Setiap tanggal 20 Mei selalu kita peringati sebagai hari Kebangkitan Nasional, kalau kita mengingat perjalanan sejarah bangsa, maka kita akan ingat bahwa tanggal 20 Mei tahun 1908 adalah hari lahirnya gerakan nasionalis pertama di negeri ini yaitu “Boedi Oetomo”. Pergerakan nasional yang dipimpin oleh Dr. Soetomo ini berpusat di Batavia (Jakarta), dengan lahirnya “Boedi Oetomo” ini mendorong lahirnya gerakan-gerakan pergerakan nasional di daerah lain, tahun 1912 di Surabaya berdiri Sarekat Dagang Islam dibawah pimpinan Haji O.S Tjokroaminoto, Haji Agus Salim dan Abdul Muis. Sarekat Dagang Islam ini pada perkembangannya menjadi Sarekat Islam (SI), kemudian pecah menjadi SI merah dan SI putih. Dan pada tahun 1912 pula lahir satu pergerakan yang sangat penting yaitu satu gerakan politik bernama “Indische Partij” dibawah pimpinan Douwes Dekker (Dr Setiabudhi), R.M. Suwardi Suryadiningrat dan Dr. Tjipto Mangunkusumo. Tahun 1913 partai ini dilarang oleh pemerintah kolonial Belanda dan pemimpin-pemimpinnya ditangkap serta kemudian di buang ke pengasingan.
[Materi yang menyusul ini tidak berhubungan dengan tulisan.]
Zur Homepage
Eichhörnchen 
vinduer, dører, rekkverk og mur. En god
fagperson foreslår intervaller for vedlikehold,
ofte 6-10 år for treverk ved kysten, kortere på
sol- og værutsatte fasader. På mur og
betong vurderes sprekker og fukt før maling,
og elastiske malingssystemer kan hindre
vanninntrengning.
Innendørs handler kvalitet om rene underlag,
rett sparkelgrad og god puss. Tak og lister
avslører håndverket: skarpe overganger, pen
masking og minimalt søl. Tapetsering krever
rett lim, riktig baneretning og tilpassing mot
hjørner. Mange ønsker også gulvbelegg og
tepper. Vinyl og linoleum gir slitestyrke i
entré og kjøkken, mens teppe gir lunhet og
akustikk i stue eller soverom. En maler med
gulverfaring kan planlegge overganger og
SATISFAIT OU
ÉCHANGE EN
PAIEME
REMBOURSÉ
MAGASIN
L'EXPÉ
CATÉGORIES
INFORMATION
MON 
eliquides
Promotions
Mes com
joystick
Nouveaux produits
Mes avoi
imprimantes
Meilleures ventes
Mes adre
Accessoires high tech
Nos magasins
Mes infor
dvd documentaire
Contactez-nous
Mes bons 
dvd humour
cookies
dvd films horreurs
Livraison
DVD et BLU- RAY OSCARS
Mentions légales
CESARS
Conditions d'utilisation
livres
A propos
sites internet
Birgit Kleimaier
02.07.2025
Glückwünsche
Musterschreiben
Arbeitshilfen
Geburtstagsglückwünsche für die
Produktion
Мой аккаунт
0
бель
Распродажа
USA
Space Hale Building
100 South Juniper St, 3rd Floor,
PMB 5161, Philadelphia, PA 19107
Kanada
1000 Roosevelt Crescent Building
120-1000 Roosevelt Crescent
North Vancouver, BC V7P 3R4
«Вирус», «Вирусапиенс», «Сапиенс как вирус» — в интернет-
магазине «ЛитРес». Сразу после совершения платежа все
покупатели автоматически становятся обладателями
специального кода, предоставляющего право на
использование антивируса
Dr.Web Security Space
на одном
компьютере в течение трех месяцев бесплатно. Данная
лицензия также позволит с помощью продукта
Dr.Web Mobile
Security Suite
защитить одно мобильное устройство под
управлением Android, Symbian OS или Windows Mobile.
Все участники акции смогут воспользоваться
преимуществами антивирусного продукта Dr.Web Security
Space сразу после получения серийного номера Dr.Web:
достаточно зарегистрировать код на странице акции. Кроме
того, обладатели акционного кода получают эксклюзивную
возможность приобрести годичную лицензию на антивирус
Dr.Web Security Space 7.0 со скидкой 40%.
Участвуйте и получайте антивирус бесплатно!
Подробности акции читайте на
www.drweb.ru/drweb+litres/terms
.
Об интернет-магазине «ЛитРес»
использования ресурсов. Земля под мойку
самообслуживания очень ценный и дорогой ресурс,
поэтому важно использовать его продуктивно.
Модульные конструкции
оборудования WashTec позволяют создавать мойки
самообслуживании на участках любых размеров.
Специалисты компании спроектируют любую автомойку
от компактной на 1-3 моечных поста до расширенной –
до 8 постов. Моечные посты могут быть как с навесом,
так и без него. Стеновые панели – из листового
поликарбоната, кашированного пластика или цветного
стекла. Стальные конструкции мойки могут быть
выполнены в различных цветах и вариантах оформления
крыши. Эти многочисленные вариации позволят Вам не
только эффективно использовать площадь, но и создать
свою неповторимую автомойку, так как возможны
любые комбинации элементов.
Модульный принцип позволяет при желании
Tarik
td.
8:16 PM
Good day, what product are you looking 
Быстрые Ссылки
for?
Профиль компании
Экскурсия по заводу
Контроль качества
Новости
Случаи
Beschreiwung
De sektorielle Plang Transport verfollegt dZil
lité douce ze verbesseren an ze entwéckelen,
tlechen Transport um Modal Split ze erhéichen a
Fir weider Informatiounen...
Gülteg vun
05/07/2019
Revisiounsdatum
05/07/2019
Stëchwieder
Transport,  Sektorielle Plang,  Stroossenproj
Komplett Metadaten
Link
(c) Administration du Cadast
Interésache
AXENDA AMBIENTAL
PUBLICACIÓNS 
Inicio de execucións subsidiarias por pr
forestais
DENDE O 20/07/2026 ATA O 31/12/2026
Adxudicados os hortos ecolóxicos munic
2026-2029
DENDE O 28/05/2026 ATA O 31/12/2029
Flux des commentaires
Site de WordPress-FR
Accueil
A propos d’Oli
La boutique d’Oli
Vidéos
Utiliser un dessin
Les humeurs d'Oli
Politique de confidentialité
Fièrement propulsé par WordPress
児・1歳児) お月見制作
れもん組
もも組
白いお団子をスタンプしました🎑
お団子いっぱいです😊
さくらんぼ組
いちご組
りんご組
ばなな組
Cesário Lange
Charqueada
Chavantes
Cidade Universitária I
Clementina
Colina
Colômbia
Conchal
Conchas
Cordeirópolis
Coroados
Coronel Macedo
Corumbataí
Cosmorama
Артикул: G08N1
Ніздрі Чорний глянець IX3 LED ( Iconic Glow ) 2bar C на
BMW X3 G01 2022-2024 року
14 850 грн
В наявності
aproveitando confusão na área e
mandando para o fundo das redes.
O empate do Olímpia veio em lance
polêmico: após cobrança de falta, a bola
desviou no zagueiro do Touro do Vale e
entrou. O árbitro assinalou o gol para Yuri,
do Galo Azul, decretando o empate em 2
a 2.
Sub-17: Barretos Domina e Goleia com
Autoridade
Perkembangan selanjutnya tahun 1914 di Semarang lahir “Indische Sociaal Demokratische Vereeniging (ISDV)” yang berhaluan kiri (komunis) dibawah pimpinan Sneevliet dan Samaun, dan tahun tanggal 23 Mei 1920 berubah menjadi Partai Komunis Indonesia (PKI) dibawah pimpinan Samaun. Dalam perjuangan melawan pemerintahan penjajah Belanda, PKI melakukan pemberontakan di Banten, Jakarta dan Yogyakarta pada tahun 1926 dan kemudian di Sumatra Barat pada tahun 1927. Setelah pemberontakan ini di berantas oleh pemerintahan kolonial Belanda, maka pimpinan dan ribuan anggotanya dibuang ke Digul (Tanah Merah).

Baca juga:  KONSOLIDASI UNTUK PENGUATAN ORGANISASI

Setalah itu pergerakan menentang pemerintahan kolonial Belanda diteruskan oleh “Partai Nasional Indonesia (PNI)” yang dipimpin oleh Ir. Soekarno dan didirikan pada tanggal 4 Juli 1927. Bung Karno ketika itu dikenal sebagai seorang pemimpin gerakan nasionalis yang muslim dan berhaluan kiri. Tahun 1926 bung Karno pernah menulis artikel untuk majalah Suluh Indonesia tentang pentingnya persatuan antara pergerakan politik yang beraliran nasionalisme, agama dan marxis.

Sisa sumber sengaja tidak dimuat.